The first hour was great. I was constantly encountering new rooms and solving puzzles. The many times where the game decided to give me nothing but rooms leading to dead ends was annoying, but I still had things to explore in the next run so it didn't matter that much. After that first hour, the game became a slog. I encountered the same rooms, solved the same two puzzles for resources and was constantly praying for the RNG to give me something new. There is some RNG manipulation, but not enough to mitigate the boring part of the game. There are a few interesting overarching puzzles, but most of them are wrapped in multiple layers of RNG.

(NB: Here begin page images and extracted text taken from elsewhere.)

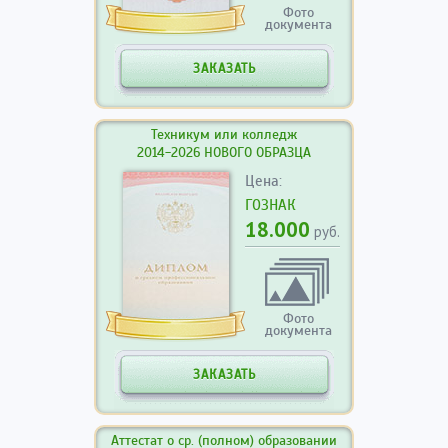
Фото
документа
ЗАКАЗАТЬ
Техникум или колледж
2014-2026 НОВОГО ОБРАЗЦА
Цена:
ГОЗНАК
18.000
руб.
Фото
документа
ЗАКАЗАТЬ
Аттестат о ср. (полном) образовании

For example, for one puzzle you need a specific item that randomly spawns, use it in a room that randomly spawns which you need to unlock with another room that also randomly spawns. It took me 6 hours for the game to give me a run where I got all three of those things in a single run. The reward? Some resources that I have next to no use for and some clues that I can only experiment with if the RNG deems me worthy.

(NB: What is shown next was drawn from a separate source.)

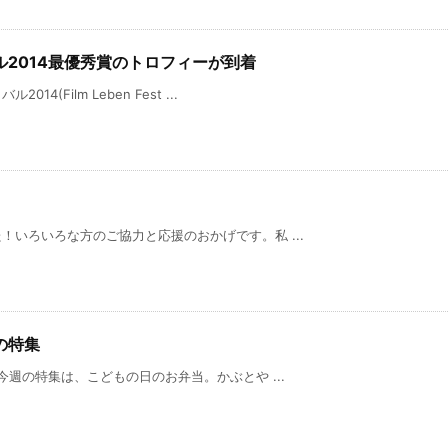
2014最優秀賞のトロフィーが到着
(Film Leben Fest ...
いろいろな方のご協力と応援のおかげです。私 ...
の特集
今週の特集は、こどもの日のお弁当。かぶとや ...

I have absolutely no idea where the praise for the game comes from. Maybe this game is perfect for those who are really into roguelites, but for me personally it just feels like the game is wasting my time for no reason at all.
The thing that made The Talos Principle, The Witness[2] and similar games so great was that they spent a lot of time on designing the puzzles.
I'm not opposed to a Groundhog Day sort of scenario, but in that case it really needs to be done well, like The Stanley Parable, not just rely on pure RNG. If you want to use RNG you really should have some constraint system involved to ensure at least some progress could have been made by the player.
[1]: https://steamcommunity.com/id/ADHunter/recommended/1569580/
[2]: If you've played The Witness but haven't played The Looker, you've been missing out IMHO.
E: I still quite like Balatro - when it works it's a blast. I'll also still try out Blue Prince because people I respect seem to like it.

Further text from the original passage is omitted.